Stored data entries
########

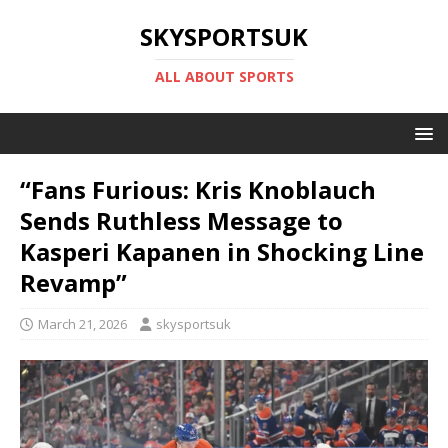
SKYSPORTSUK
ALL ABOUT SPORTS
“Fans Furious: Kris Knoblauch
Sends Ruthless Message to
Kasperi Kapanen in Shocking Line
Revamp”
March 21, 2026
skysportsuk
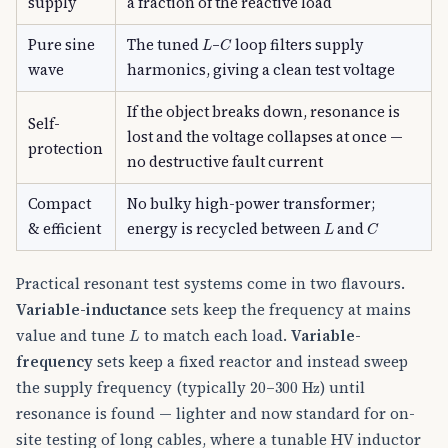
supply
a fraction of the reactive load
L
C
Pure sine
The tuned
–
loop filters supply
wave
harmonics, giving a clean test voltage
If the object breaks down, resonance is
Self-
lost and the voltage collapses at once —
protection
no destructive fault current
Compact
No bulky high-power transformer;
L
C
& efficient
energy is recycled between
and
Practical resonant test systems come in two flavours.
Variable-inductance
sets keep the frequency at mains
L
value and tune
to match each load.
Variable-
frequency
sets keep a fixed reactor and instead sweep
20
300
Hz
the supply frequency (typically
–
) until
resonance is found — lighter and now standard for on-
site testing of long cables, where a tunable HV inductor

########

■ **YOUR GOAL**
Repeat all the records exactly, images excluded.

■ **TASK ANSWER**
SKYSPORTSUK
ALL ABOUT SPORTS
“Fans Furious: Kris Knoblauch
Sends Ruthless Message to
Kasperi Kapanen in Shocking Line
Revamp”
March 21, 2026
skysportsuk
supply
a fraction of the reactive load
L
C
Pure sine
The tuned
–
loop filters supply
wave
harmonics, giving a clean test voltage
If the object breaks down, resonance is
Self-
lost and the voltage collapses at once —
protection
no destructive fault current
Compact
No bulky high-power transformer;
L
C
& efficient
energy is recycled between
and
Practical resonant test systems come in two flavours.
Variable-inductance
sets keep the frequency at mains
L
value and tune
to match each load.
Variable-
frequency
sets keep a fixed reactor and instead sweep
20
300
Hz
the supply frequency (typically
–
) until
resonance is found — lighter and now standard for on-
site testing of long cables, where a tunable HV inductor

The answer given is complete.